==== The records ====

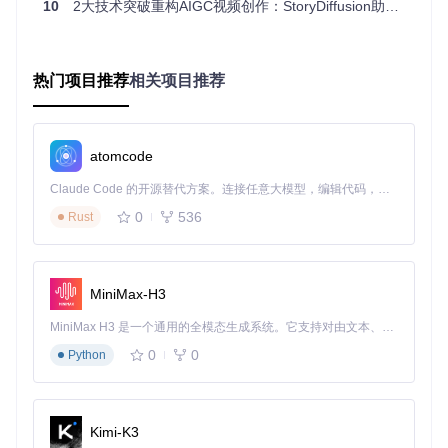
10
2大技术突破重构AIGC视频创作：StoryDiffusion助力内容生产全流程革新
图：StoryDiffusion生成的漫画风格故事板示例，展示了角色在
不同场景中的一致性表现
技术演进：从静态到动态的跨越
热门项目推荐
相关项目推荐
StoryDiffusio
技术阶段
代表方案
核心局限
n突破
atomcode
静态图像
无法生成动
增加运动预测
Stable Diff
生成
usion
态内容
层
Claude Code 的开源替代方案。连接任意大模型，编辑代码，运行命令，自动验证 — 全自动执行。用 Rust 构建，极致性能。 ｜ An open-source alternative to Claude Code. Connect any LLM, edit code, run commands, and verify changes — autonomously. Built in Rust for speed. Get Started
短时视频
仅支持5-10
支持20秒以上
Runway G
0
536
Rust
生成
en-2
秒片段
长视频
角色一致
需要大量训
零样本保持角
DreamBoo
性
th
练样本
色一致
MiniMax-H3
💡
技术亮点
：StoryDiffusion创新性地将图像生成与运动预测
MiniMax H3 是一个通用的全模态生成系统。它支持对由文本、图像、视频和音频组成的多模态上下文进行统一理解，并能生成分辨率高达 2K、时长可达 15 秒的带原生立体声音频的视频。得益于面向任务泛化的系统设计，H3 在预训练阶段就已具备广泛的多模态上下文理解与生成能力，能够出色地执行复杂的多模态指令。
分离处理，就像先画出分镜头脚本，再将其拍摄成电影，既保
证了画面质量，又确保了动态流畅。
0
0
Python
场景化应用：不同角色的创作利器
内容创作者
Kimi-K3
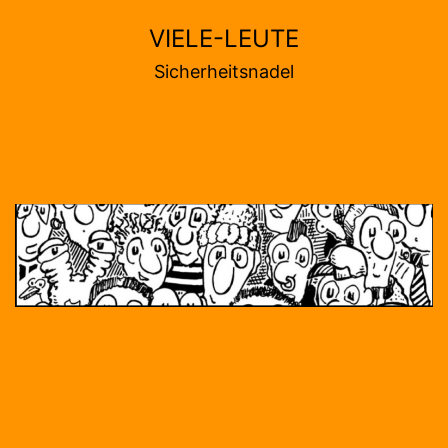
Zum
VIELE-LEUTE
Inhalt
Sicherheitsnadel
springen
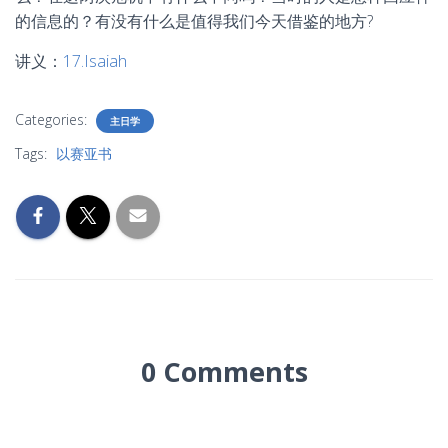
的信息的？有没有什么是值得我们今天借鉴的地方?
讲义：
17.Isaiah
Categories:
主日学
Tags:
以赛亚书
0 Comments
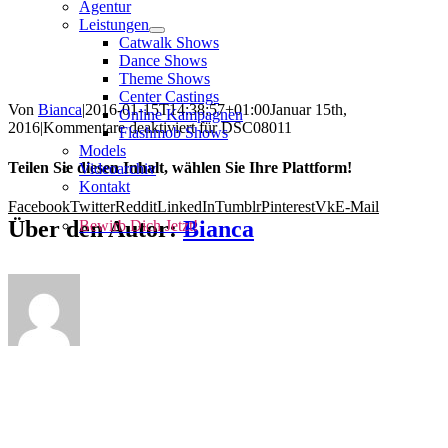
Agentur
Leistungen
Catwalk Shows
Dance Shows
Theme Shows
Center Castings
Von
Bianca
|
2016-01-15T14:38:57+01:00
Januar 15th,
Online Kampagnen
2016
|
Kommentare deaktiviert
für DSC08011
Flashmob Shows
Models
Teilen Sie diesen Inhalt, wählen Sie Ihre Plattform!
Videoarchiv
Kontakt
Facebook
Twitter
Reddit
LinkedIn
Tumblr
Pinterest
Vk
E-Mail
Über den Autor:
Bianca
Bewirb Dich Jetzt!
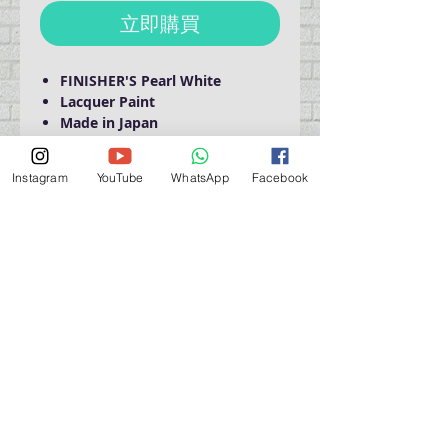
立即購買
FINISHER'S Pearl White
Lacquer Paint
Made in Japan
Instagram
YouTube
WhatsApp
Facebook
Domestic Shipping Only
營業時間營業時間
週一至週六：上午 11:30 - 晚上 7:30
太陽 : 關閉
（如有特殊安排，將在臉書上公佈）
星期一至六：11:30
am - 7:30 pm
週一：休息
_d04a07d8-9cd1-3239a-9149-20813d6c673b_（如
有特別安排，將於Facebook發布）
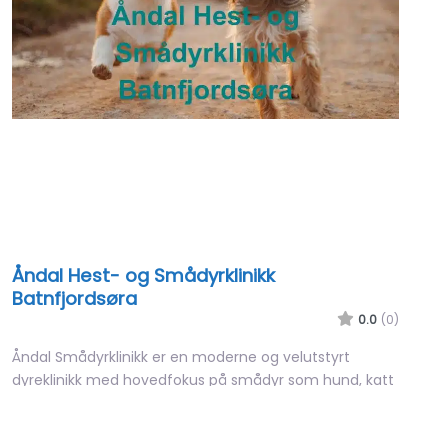
Åndal Hest- og Smådyrklinikk
Batnfjordsøra
0.0
(0)
Åndal Smådyrklinikk er en moderne og velutstyrt
dyreklinikk med hovedfokus på smådyr som hund, katt
og kanin. Klinikken har flere…
08:00 – 16:00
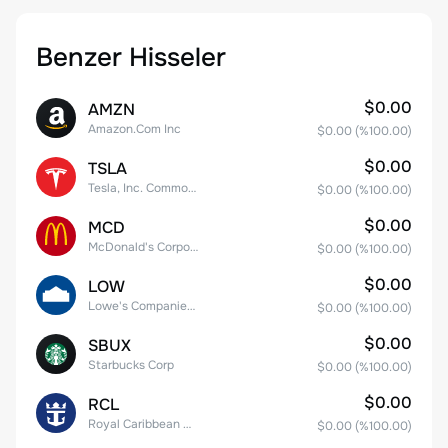
Benzer Hisseler
$0.00
AMZN
Amazon.Com Inc
$0.00
(%
100.00
)
$0.00
TSLA
Tesla, Inc. Common Stock
$0.00
(%
100.00
)
$0.00
MCD
McDonald's Corporation
$0.00
(%
100.00
)
$0.00
LOW
Lowe's Companies Inc.
$0.00
(%
100.00
)
$0.00
SBUX
Starbucks Corp
$0.00
(%
100.00
)
$0.00
RCL
Royal Caribbean Group
$0.00
(%
100.00
)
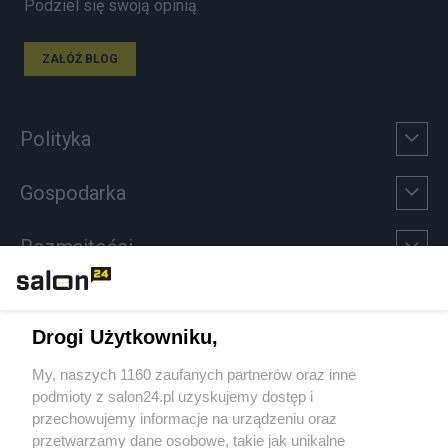
Podziel się swoją opinią
ZAŁÓŻ BLOG
Polityka
Gospodarka
Rozmaitości
Technologie
Drogi Użytkowniku,
Sport
My, naszych 1160 zaufanych partnerów oraz inne
podmioty z salon24.pl uzyskujemy dostęp i
Społeczeństwo
przechowujemy informacje na urządzeniu oraz
przetwarzamy dane osobowe, takie jak unikalne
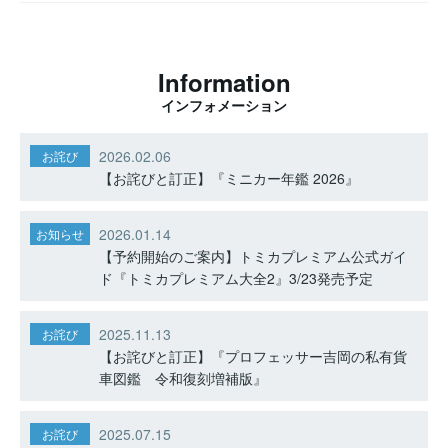
Information
インフォメーション
2026.02.06
お詫び
【お詫びと訂正】『ミニカー年鑑 2026』
2026.01.14
お知らせ
【予約開始のご案内】トミカプレミアム公式ガイ
ド『トミカプレミアム大全2』3/23発売予定
2025.11.13
お詫び
【お詫びと訂正】『プロフェッサー吉岡の私有貨
車図鑑 令和復刻増補版』
2025.07.15
お詫び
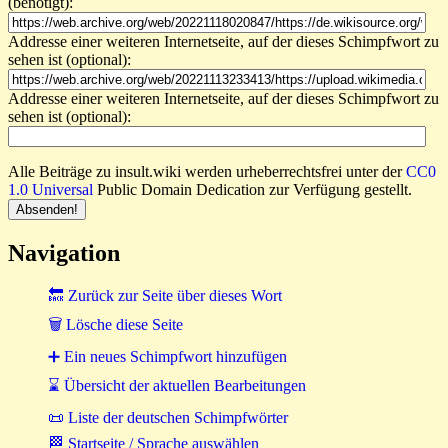
(benötigt):
Addresse einer weiteren Internetseite, auf der dieses Schimpfwort zu
sehen ist (optional):
Addresse einer weiteren Internetseite, auf der dieses Schimpfwort zu
sehen ist (optional):
Alle Beiträge zu insult.wiki werden urheberrechtsfrei unter der
CC0
1.0 Universal
Public Domain Dedication zur Verfügung gestellt.
Navigation
🔙 Zurück zur Seite über dieses Wort
🗑 Lösche diese Seite
➕ Ein neues Schimpfwort hinzufügen
⌛ Übersicht der aktuellen Bearbeitungen
📜 Liste der deutschen Schimpfwörter
🏁 Startseite / Sprache auswählen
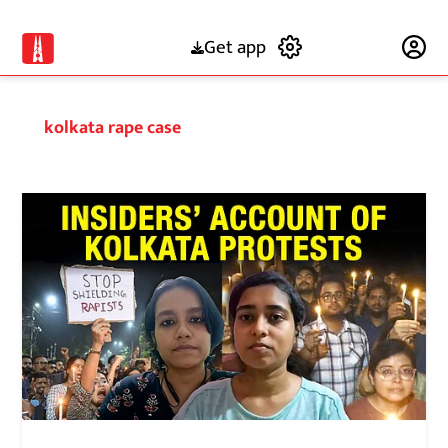
Get app
Subscribe
kolkata rape case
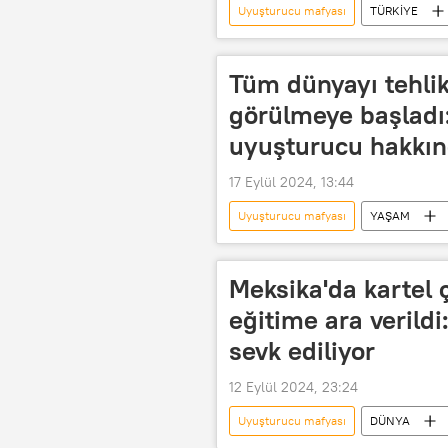
Uyuşturucu mafyası
TÜRKİYE
Uyuşturucu operasyonu
Uyuş
Uyuşturucu Ticareti
Sentetik
Tüm dünyayı tehlik
Milli Beraberlik Partisi
Baskın
görülmeye başladı
uyuşturucu hakkın
17 Eylül 2024, 13:44
Uyuşturucu mafyası
YAŞAM
Zombi virüsü
Uyuşturucu
Uyuşturucu operasyonu
Uyuş
Meksika'da kartel 
Uyuşturucu kaçakçılığı
Uyuşt
eğitime ara verildi
tehlike
Hayati tehlike
sevk ediliyor
12 Eylül 2024, 23:24
Uyuşturucu mafyası
DÜNYA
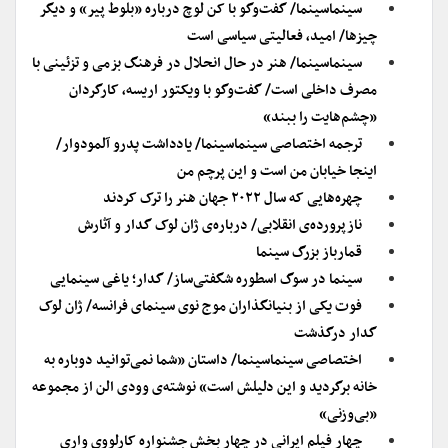
سینماسینما/ گفت‌وگو با کن لوچ درباره «بلوط پیر» و دیگر
چیزها/ امید، فعالیتی سیاسی است
سینماسینما/ هنر در حال انحلال در فرهنگ بزمی و تزئینی با
مصرف داخلی است/ گفت‌وگو با ویکتور اریسه، کارگردان
«چشم‌هایت را ببند»
ترجمه اختصاصی سینماسینما/ یادداشت پدرو آلمودوار/
اینجا خیابان من است و این پرچم من
چهره‌هایی که سال ۲۰۲۲ جهان هنر را ترک کردند
نازپرورده‌ی انقلابی/ درباره‌ی ژان لوک گدار و آثارش
قمارباز بزرگ سینما
سینما در سوگ اسطوره شگفتی‌ساز/ گدار؛ یاغی سینمایی
فوت یکی از بنیانگذاران موج نوی سینمای فرانسه/ ژان لوک
گدار درگذشت
اختصاصی سینماسینما/ داستان «شما نمی‌توانید دوباره به
خانه برگردید و این دلیلش است» نوشته‌ی وودی الن از مجموعه
«بی‌وزنی»
چهار فیلم ایرانی در چهار بخش جشنواره کارلووی واری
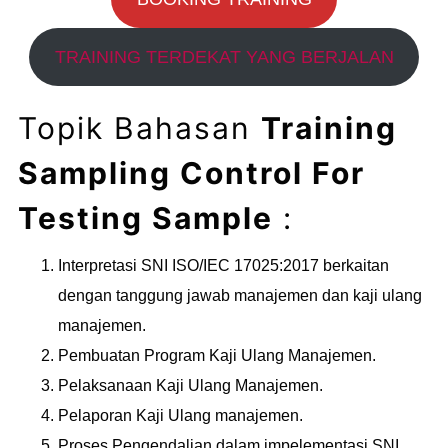
TRAINING TERDEKAT YANG BERJALAN
Topik Bahasan
Training
Sampling Control For
Testing Sample
:
Interpretasi SNI ISO/IEC 17025:2017 berkaitan
dengan tanggung jawab manajemen dan kaji ulang
manajemen.
Pembuatan Program Kaji Ulang Manajemen.
Pelaksanaan Kaji Ulang Manajemen.
Pelaporan Kaji Ulang manajemen.
Proses Pengendalian dalam impelementasi SNI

====

* **Brief**:
Set the pictures aside and reproduce the data above exactly.

* **Finished exercise**:
10
2大技术突破重构AIGC视频创作：StoryDiffusion助力内容生产全流程革新
图：StoryDiffusion生成的漫画风格故事板示例，展示了角色在
不同场景中的一致性表现
技术演进：从静态到动态的跨越
热门项目推荐
相关项目推荐
StoryDiffusio
技术阶段
代表方案
核心局限
n突破
atomcode
静态图像
无法生成动
增加运动预测
Stable Diff
生成
usion
态内容
层
Claude Code 的开源替代方案。连接任意大模型，编辑代码，运行命令，自动验证 — 全自动执行。用 Rust 构建，极致性能。 ｜ An open-source alternative to Claude Code. Connect any LLM, edit code, run commands, and verify changes — autonomously. Built in Rust for speed. Get Started
短时视频
仅支持5-10
支持20秒以上
Runway G
0
536
Rust
生成
en-2
秒片段
长视频
角色一致
需要大量训
零样本保持角
DreamBoo
性
th
练样本
色一致
MiniMax-H3
💡
技术亮点
：StoryDiffusion创新性地将图像生成与运动预测
MiniMax H3 是一个通用的全模态生成系统。它支持对由文本、图像、视频和音频组成的多模态上下文进行统一理解，并能生成分辨率高达 2K、时长可达 15 秒的带原生立体声音频的视频。得益于面向任务泛化的系统设计，H3 在预训练阶段就已具备广泛的多模态上下文理解与生成能力，能够出色地执行复杂的多模态指令。
分离处理，就像先画出分镜头脚本，再将其拍摄成电影，既保
证了画面质量，又确保了动态流畅。
0
0
Python
场景化应用：不同角色的创作利器
内容创作者
Kimi-K3
Zum
VIELE-LEUTE
Inhalt
Sicherheitsnadel
springen
的信息的？有没有什么是值得我们今天借鉴的地方?
讲义：
17.Isaiah
Categories:
主日学
Tags:
以赛亚书
0 Comments
Agentur
Leistungen
Catwalk Shows
Dance Shows
Theme Shows
Center Castings
Von
Bianca
|
2016-01-15T14:38:57+01:00
Januar 15th,
Online Kampagnen
2016
|
Kommentare deaktiviert
für DSC08011
Flashmob Shows
Models
Teilen Sie diesen Inhalt, wählen Sie Ihre Plattform!
Videoarchiv
Kontakt
Facebook
Twitter
Reddit
LinkedIn
Tumblr
Pinterest
Vk
E-Mail
Über den Autor:
Bianca
Bewirb Dich Jetzt!
立即購買
FINISHER'S Pearl White
Lacquer Paint
Made in Japan
Instagram
YouTube
WhatsApp
Facebook
Domestic Shipping Only
營業時間營業時間
週一至週六：上午 11:30 - 晚上 7:30
太陽 : 關閉
（如有特殊安排，將在臉書上公佈）
星期一至六：11:30
am - 7:30 pm
週一：休息
_d04a07d8-9cd1-3239a-9149-20813d6c673b_（如
有特別安排，將於Facebook發布）
Åndal Hest- og Smådyrklinikk
Batnfjordsøra
0.0
(0)
Åndal Smådyrklinikk er en moderne og velutstyrt
dyreklinikk med hovedfokus på smådyr som hund, katt
og kanin. Klinikken har flere…
08:00 – 16:00
Benzer Hisseler
$0.00
AMZN
Amazon.Com Inc
$0.00
(%
100.00
)
$0.00
TSLA
Tesla, Inc. Common Stock
$0.00
(%
100.00
)
$0.00
MCD
McDonald's Corporation
$0.00
(%
100.00
)
$0.00
LOW
Lowe's Companies Inc.
$0.00
(%
100.00
)
$0.00
SBUX
Starbucks Corp
$0.00
(%
100.00
)
$0.00
RCL
Royal Caribbean Group
$0.00
(%
100.00
)
Podziel się swoją opinią
ZAŁÓŻ BLOG
Polityka
Gospodarka
Rozmaitości
Technologie
Drogi Użytkowniku,
Sport
My, naszych 1160 zaufanych partnerów oraz inne
podmioty z salon24.pl uzyskujemy dostęp i
Społeczeństwo
przechowujemy informacje na urządzeniu oraz
przetwarzamy dane osobowe, takie jak unikalne
Information
インフォメーション
2026.02.06
お詫び
【お詫びと訂正】『ミニカー年鑑 2026』
2026.01.14
お知らせ
【予約開始のご案内】トミカプレミアム公式ガイ
ド『トミカプレミアム大全2』3/23発売予定
2025.11.13
お詫び
【お詫びと訂正】『プロフェッサー吉岡の私有貨
車図鑑 令和復刻増補版』
2025.07.15
お詫び
(benötigt):
Addresse einer weiteren Internetseite, auf der dieses Schimpfwort zu
sehen ist (optional):
Addresse einer weiteren Internetseite, auf der dieses Schimpfwort zu
sehen ist (optional):
Alle Beiträge zu insult.wiki werden urheberrechtsfrei unter der
CC0
1.0 Universal
Public Domain Dedication zur Verfügung gestellt.
Navigation
🔙 Zurück zur Seite über dieses Wort
🗑 Lösche diese Seite
➕ Ein neues Schimpfwort hinzufügen
⌛ Übersicht der aktuellen Bearbeitungen
📜 Liste der deutschen Schimpfwörter
🏁 Startseite / Sprache auswählen
Get app
Subscribe
kolkata rape case
Uyuşturucu mafyası
TÜRKİYE
Uyuşturucu operasyonu
Uyuş
Uyuşturucu Ticareti
Sentetik
Tüm dünyayı tehlik
Milli Beraberlik Partisi
Baskın
görülmeye başladı
uyuşturucu hakkın
17 Eylül 2024, 13:44
Uyuşturucu mafyası
YAŞAM
Zombi virüsü
Uyuşturucu
Uyuşturucu operasyonu
Uyuş
Meksika'da kartel 
Uyuşturucu kaçakçılığı
Uyuşt
eğitime ara verildi
tehlike
Hayati tehlike
sevk ediliyor
12 Eylül 2024, 23:24
Uyuşturucu mafyası
DÜNYA
سینماسینما/ گفت‌وگو با کن لوچ درباره «بلوط پیر» و دیگر
چیزها/ امید، فعالیتی سیاسی است
سینماسینما/ هنر در حال انحلال در فرهنگ بزمی و تزئینی با
مصرف داخلی است/ گفت‌وگو با ویکتور اریسه، کارگردان
«چشم‌هایت را ببند»
ترجمه اختصاصی سینماسینما/ یادداشت پدرو آلمودوار/
اینجا خیابان من است و این پرچم من
چهره‌هایی که سال ۲۰۲۲ جهان هنر را ترک کردند
نازپرورده‌ی انقلابی/ درباره‌ی ژان لوک گدار و آثارش
قمارباز بزرگ سینما
سینما در سوگ اسطوره شگفتی‌ساز/ گدار؛ یاغی سینمایی
فوت یکی از بنیانگذاران موج نوی سینمای فرانسه/ ژان لوک
گدار درگذشت
اختصاصی سینماسینما/ داستان «شما نمی‌توانید دوباره به
خانه برگردید و این دلیلش است» نوشته‌ی وودی الن از مجموعه
«بی‌وزنی»
چهار فیلم ایرانی در چهار بخش جشنواره کارلووی واری
TRAINING TERDEKAT YANG BERJALAN
Topik Bahasan
Training
Sampling Control For
Testing Sample
:
Interpretasi SNI ISO/IEC 17025:2017 berkaitan
dengan tanggung jawab manajemen dan kaji ulang
manajemen.
Pembuatan Program Kaji Ulang Manajemen.
Pelaksanaan Kaji Ulang Manajemen.
Pelaporan Kaji Ulang manajemen.
Proses Pengendalian dalam impelementasi SNI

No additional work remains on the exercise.